Sono 109 le donne vittime di violenza morte dall’inizio dell’anno, l’8% in più rispetto all’anno scorso, 63 per mano del partner o dell’ex. L’ultima vita interrotta è quella di Juana Cecilia Loayza, 34 anni, uccisa, venerdì notte, in un parco a Reggio Emilia, da un recidivo. “Troppe le donne uccise, troppe le richieste di aiuto non adeguatamente e tempestivamente raccolte. Una vergogna della nostra civiltà”, ha detto il ministro della Giustizia, Marta Cartabia. Dal Governo arriva la consapevolezza di un sistema che non sta funzionando. Nella Giornata internazionale per l’eliminazione della violenza sulle donne il Governo sta pensando a nuove misure. “La gravità dei fatti – dice Cartabia – chiamano le istituzioni a ripensare norme e procedure più adeguate”: la violenza di genere non si corregge “solo a colpi di leggi”, ma le leggi servono. Il pacchetto cui lavorano cinque ministri e che dovrebbe arrivare sul tavolo del Governo la prossima settimana, punta a interventi sul codice penale e di procedura penale per rafforzare gli strumenti di prevenzione: quindi aumento di pena per i delitti di percosse e le lesioni e procedibilità d’ufficio. Come sollecitato anche dalla Commissione d’inchiesta sul femminicidio, presieduta da Valeria Valente, nella sua relazione, infatti, tra la criticità segnalate, “c’è una non infrequente sottovalutazione della violenza riferita o denunciata dalla donna”, in alcuni dei casi considerati le forze di polizia, “evidentemente non distinguendo” tra violenza domestica e lite familiare “si sono
limitate a “calmare gli animi”. E anche quando c’è la presa in carico, “le soluzioni adottate – di fatto – penalizzano le
vittime (anche minorenni), ad esempio prevedendone il collocamento in case rifugio”. E “la durata dei procedimenti (penali, civili e minorili) è eccessiva”. Occorre rendere più effettive le misure per rendere più efficace l’allontanamento dalla casa familiare e il divieto di avvicinamento alla vittima, “perché troppe volte la violazione di queste prescrizioni si rivela fatale”. Quindi con il Viminale si sta studiando l’estensione dell’utilizzo del braccialetto elettronico, e nel caso di rifiuto potrebbero scattare gli arresti domiciliari. Si lavorerà, ha assicurato, sulla “formazione e specializzazione” sia dei pm che dei giudici, “chiamati a prendere difficili decisioni sulla base del rischio e della pericolosità del soggetto”.
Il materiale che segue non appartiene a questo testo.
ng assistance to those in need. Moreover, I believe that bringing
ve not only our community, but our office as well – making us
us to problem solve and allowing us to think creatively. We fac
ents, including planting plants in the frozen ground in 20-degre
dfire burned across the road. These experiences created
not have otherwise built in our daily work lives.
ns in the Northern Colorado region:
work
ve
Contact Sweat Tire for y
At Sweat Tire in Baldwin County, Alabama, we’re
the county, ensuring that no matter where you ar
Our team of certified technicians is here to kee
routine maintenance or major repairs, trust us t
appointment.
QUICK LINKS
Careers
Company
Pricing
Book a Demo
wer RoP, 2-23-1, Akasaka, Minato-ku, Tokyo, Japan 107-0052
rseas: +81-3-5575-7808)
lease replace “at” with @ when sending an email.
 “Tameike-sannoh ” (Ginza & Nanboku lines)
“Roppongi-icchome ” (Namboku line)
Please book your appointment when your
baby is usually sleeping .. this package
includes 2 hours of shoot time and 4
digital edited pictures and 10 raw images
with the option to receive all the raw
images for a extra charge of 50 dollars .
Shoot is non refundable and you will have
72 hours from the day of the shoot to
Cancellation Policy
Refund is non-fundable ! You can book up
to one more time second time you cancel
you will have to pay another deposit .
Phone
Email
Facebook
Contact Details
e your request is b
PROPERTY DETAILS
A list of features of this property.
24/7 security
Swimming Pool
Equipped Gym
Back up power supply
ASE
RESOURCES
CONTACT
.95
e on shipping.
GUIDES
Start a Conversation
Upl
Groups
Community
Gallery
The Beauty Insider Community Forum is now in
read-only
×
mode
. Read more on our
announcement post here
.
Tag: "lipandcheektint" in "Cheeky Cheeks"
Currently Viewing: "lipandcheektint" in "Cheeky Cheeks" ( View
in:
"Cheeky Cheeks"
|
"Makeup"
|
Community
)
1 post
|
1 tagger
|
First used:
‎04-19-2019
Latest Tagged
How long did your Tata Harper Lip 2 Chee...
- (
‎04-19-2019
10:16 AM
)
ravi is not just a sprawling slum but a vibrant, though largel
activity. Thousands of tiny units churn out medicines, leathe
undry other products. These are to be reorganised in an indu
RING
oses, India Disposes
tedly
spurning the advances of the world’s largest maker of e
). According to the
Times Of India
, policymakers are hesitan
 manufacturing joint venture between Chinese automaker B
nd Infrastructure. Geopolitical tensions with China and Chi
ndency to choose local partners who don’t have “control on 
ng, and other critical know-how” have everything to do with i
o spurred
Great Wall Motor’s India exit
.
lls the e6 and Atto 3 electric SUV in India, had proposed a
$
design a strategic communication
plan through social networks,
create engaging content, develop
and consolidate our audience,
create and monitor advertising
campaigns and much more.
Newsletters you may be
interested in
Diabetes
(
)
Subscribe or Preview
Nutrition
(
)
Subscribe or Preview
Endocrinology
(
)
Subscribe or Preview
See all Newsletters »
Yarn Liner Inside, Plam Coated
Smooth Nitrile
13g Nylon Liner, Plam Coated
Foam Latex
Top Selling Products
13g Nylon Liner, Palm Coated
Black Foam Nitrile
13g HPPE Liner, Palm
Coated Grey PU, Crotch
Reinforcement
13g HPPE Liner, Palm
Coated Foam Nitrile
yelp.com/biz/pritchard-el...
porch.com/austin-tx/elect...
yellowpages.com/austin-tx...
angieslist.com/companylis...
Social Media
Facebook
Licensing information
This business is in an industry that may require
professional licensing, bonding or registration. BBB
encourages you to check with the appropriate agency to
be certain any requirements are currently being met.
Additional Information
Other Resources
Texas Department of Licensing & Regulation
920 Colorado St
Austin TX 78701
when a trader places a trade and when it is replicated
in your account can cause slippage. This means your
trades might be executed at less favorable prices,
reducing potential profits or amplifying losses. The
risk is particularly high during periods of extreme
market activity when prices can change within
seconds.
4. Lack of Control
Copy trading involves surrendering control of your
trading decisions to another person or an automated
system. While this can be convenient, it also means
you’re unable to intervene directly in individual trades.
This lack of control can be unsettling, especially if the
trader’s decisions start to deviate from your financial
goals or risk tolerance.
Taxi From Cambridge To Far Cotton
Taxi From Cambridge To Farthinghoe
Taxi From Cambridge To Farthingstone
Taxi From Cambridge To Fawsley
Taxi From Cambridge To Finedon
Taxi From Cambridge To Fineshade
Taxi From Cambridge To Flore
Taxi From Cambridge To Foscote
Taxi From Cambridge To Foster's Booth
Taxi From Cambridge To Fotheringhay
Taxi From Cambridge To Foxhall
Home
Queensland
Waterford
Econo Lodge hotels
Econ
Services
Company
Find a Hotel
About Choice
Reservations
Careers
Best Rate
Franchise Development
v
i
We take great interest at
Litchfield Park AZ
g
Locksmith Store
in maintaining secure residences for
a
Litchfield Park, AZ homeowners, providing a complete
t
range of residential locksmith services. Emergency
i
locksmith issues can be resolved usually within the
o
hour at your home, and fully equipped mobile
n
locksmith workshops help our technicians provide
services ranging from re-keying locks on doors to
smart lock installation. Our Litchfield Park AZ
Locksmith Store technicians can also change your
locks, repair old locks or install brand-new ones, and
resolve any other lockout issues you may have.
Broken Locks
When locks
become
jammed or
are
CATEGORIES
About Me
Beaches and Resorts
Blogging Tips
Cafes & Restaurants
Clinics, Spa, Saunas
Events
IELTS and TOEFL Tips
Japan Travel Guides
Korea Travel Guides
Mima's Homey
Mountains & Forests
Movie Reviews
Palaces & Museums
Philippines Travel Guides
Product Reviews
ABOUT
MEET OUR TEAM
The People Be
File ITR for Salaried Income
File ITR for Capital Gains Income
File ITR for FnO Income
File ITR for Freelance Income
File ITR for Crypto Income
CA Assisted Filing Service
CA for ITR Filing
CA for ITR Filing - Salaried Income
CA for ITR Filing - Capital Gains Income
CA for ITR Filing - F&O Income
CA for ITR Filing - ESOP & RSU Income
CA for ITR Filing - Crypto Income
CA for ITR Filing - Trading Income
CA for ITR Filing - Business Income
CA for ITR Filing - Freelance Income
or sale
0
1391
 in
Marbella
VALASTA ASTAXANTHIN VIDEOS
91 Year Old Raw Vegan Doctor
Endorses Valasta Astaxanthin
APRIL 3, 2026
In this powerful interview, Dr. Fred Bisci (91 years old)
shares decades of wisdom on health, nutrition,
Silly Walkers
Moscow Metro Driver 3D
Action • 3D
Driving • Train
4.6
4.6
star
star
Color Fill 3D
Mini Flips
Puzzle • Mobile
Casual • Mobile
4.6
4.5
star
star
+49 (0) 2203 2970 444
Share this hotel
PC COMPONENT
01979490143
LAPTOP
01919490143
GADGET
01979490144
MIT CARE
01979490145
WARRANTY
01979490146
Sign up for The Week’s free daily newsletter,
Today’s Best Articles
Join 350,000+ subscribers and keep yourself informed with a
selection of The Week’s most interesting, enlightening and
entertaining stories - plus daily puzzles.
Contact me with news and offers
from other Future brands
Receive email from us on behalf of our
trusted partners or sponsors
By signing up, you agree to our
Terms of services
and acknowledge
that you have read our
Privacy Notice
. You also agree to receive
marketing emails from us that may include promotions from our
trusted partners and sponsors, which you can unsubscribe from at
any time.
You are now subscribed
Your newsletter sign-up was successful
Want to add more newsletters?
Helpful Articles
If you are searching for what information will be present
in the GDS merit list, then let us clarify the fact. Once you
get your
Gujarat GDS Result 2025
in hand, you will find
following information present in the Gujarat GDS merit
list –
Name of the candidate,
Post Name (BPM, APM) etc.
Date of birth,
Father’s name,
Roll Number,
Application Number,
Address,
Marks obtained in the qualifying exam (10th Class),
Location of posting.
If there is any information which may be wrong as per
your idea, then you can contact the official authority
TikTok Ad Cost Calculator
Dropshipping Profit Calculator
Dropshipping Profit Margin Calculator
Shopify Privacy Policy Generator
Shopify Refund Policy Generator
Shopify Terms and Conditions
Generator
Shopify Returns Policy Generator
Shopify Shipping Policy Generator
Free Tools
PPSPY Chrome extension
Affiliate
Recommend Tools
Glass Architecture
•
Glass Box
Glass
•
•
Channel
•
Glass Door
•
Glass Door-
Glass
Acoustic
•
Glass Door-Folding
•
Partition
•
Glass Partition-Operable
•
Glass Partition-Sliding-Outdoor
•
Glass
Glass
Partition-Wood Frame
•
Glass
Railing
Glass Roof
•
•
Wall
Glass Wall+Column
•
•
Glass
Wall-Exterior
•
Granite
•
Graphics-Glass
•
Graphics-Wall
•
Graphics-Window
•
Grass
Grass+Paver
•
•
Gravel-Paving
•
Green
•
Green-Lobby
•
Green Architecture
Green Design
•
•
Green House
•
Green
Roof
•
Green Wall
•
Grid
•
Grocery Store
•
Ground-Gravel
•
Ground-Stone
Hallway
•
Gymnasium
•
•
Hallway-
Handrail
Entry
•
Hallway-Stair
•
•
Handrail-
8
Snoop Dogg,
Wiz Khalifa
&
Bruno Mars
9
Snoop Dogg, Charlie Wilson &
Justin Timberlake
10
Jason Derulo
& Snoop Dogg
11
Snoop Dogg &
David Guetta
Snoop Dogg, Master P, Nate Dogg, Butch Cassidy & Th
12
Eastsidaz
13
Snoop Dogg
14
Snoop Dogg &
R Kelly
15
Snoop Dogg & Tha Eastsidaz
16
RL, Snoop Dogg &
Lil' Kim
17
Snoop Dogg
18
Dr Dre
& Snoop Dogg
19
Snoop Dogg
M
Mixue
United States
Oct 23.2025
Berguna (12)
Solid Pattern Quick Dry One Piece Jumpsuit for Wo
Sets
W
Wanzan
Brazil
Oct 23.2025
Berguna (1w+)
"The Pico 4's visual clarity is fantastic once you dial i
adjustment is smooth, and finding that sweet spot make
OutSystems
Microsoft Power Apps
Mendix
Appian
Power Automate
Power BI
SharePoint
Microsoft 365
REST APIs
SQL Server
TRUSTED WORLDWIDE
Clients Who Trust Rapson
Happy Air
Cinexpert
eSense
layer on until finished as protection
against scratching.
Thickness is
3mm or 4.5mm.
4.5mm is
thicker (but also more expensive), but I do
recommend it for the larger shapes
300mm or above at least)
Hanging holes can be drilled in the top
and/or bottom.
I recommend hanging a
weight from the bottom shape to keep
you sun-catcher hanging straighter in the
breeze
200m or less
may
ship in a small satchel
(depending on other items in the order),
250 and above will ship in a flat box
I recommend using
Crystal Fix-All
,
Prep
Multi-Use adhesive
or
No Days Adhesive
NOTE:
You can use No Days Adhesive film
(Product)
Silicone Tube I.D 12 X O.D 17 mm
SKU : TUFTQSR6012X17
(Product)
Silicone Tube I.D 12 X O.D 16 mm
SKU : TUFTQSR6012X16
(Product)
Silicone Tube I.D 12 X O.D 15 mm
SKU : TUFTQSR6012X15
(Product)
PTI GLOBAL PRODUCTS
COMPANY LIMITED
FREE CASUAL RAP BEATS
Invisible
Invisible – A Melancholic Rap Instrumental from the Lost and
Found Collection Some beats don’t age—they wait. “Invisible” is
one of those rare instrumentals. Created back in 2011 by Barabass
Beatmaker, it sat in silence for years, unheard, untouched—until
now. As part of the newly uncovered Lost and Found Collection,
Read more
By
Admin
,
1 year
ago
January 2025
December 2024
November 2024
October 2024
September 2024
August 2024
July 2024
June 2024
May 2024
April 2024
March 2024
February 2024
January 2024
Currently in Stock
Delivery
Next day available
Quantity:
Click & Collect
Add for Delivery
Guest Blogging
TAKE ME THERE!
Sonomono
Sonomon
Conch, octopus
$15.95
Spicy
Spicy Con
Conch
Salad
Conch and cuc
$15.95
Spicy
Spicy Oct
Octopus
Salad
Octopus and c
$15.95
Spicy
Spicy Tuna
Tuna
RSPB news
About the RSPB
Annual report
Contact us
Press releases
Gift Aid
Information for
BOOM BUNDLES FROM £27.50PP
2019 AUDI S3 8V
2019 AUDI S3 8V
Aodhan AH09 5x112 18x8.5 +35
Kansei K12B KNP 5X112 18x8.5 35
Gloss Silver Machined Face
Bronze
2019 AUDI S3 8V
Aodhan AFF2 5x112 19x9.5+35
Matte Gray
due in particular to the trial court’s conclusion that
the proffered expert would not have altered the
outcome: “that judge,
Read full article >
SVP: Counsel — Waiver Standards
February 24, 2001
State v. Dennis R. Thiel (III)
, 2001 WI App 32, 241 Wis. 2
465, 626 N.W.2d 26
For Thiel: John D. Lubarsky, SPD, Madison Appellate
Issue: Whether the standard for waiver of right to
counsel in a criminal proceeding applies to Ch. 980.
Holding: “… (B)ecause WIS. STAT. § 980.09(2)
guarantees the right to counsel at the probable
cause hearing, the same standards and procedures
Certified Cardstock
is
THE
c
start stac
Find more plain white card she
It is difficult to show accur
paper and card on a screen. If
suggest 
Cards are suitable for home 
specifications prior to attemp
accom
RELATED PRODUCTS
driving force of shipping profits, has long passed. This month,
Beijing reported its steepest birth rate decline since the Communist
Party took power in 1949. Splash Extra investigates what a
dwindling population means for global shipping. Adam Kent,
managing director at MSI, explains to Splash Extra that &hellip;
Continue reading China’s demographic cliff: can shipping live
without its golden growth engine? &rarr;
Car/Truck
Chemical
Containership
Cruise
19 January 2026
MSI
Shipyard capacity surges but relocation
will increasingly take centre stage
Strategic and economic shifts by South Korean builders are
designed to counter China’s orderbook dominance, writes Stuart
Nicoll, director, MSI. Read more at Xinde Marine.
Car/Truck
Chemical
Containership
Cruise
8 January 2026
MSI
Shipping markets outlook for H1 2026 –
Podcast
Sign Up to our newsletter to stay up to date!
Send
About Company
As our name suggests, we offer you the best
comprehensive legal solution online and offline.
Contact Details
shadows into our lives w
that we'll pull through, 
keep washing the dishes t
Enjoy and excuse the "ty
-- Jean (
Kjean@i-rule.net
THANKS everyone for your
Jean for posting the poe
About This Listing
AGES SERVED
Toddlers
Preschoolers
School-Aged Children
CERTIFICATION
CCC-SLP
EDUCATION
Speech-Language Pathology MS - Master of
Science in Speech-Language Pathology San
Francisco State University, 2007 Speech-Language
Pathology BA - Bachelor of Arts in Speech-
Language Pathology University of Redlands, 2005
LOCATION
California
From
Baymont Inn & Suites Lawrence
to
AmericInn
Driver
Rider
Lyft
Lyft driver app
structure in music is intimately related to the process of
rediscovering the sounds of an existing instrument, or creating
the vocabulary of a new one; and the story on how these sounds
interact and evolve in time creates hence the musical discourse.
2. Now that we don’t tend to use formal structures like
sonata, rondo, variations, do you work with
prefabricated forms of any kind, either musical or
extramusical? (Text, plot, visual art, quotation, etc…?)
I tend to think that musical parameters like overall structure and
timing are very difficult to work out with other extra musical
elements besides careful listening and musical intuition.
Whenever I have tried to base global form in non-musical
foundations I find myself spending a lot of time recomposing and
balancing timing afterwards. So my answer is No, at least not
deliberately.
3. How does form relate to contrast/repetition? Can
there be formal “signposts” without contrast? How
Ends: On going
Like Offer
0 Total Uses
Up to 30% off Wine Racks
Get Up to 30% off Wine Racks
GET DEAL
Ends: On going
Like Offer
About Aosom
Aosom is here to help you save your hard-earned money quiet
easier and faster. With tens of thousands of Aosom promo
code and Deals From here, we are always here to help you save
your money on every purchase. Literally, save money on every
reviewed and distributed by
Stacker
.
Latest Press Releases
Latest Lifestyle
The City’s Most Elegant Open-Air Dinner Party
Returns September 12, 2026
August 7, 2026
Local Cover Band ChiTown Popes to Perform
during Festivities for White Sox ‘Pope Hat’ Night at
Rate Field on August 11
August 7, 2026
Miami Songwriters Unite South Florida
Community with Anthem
In occasione della Giornata internazionale contro la violenza sulle donne, l’app Youpol della Polizia di Stato, ha implementato le sue funzionalità con una chat che la sala operativa ricevente può attivare con la/il segnalante e la possibilità di scambiare anche file multimediali, come immagini, video e audio. Tutto questo consente all’operatore di polizia di avere in tempo reale un quadro il più completo possibile della situazione, per interventi pù tempestivi e una tutela più efficace della vittima.
Tra le novità dell’applicazione, che ha registrato 1.869 segnalazioni sull’intero territorio nazionale dalla sua implementazione avvenuta il 28 marzo 2020, c’è la possibilità, per chi la usa, di nascondere l’attività svolta con l’app. Una funzionalità pensata, come spiega la Polizia di Stato, principalmente per le vittime di violenza di genere, per evitare il rischio che la loro segnalazione venga scoperta da chi, come il maltrattante, controllasse lo smartphone.
Youpol, dedicata anche alle segnalazioni di episodi di spaccio di droga e di bullismo, offre inoltre la possibilità di
segnalare in forma anonima, e di chiamare tramite l’app il numero unico di emergenza 112 (NUE 112) o, nelle zone dove non è ancora attivo, il numero 113 della Polizia di Stato. E’ gratuita e scaricabile sia su sistemi IoS che Android.